• _HOW TO COMPLETE THIS TASK_: Locate the line that contains "Task: Click on the View all". Copy it and every following line through the end of the records, exactly, and include nothing else.

===== MATERIAL SHOWN

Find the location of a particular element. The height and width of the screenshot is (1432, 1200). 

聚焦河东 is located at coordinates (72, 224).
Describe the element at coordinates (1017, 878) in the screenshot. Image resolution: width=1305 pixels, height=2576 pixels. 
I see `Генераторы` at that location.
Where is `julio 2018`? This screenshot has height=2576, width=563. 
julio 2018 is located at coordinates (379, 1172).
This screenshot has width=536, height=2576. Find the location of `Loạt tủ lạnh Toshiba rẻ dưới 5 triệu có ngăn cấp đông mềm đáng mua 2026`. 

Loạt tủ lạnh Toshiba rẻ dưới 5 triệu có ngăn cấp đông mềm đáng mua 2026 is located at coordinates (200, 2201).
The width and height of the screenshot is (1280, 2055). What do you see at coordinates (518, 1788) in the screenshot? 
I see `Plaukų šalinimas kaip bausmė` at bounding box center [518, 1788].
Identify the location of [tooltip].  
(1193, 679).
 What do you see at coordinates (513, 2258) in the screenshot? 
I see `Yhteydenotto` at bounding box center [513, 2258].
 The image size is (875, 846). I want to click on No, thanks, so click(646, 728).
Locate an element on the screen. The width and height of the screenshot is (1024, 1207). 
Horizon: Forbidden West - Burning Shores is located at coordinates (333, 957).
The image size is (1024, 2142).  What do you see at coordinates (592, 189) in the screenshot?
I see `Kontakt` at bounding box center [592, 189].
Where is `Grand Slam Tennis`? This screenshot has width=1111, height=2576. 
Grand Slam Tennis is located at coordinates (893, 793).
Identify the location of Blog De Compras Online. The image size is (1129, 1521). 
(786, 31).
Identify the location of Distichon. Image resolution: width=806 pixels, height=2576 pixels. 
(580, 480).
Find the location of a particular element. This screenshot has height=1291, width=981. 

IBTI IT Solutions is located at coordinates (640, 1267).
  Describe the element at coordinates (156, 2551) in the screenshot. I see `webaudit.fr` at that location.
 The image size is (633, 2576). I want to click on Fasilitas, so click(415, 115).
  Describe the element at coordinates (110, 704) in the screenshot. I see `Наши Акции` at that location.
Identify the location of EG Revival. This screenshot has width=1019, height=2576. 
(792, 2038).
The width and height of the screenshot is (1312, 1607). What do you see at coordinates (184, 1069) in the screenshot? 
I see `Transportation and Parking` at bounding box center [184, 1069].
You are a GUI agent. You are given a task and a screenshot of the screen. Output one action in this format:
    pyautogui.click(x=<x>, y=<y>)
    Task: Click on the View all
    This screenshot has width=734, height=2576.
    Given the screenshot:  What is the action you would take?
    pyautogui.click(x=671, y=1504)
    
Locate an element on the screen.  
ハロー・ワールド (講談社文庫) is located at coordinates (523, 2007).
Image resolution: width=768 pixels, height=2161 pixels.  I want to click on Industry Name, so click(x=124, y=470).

==========

• _ANSWER TO THE PROBLEM_:
    Task: Click on the View all
    This screenshot has width=734, height=2576.
    Given the screenshot:  What is the action you would take?
    pyautogui.click(x=671, y=1504)
    
Locate an element on the screen.  
ハロー・ワールド (講談社文庫) is located at coordinates (523, 2007).
Image resolution: width=768 pixels, height=2161 pixels.  I want to click on Industry Name, so click(x=124, y=470).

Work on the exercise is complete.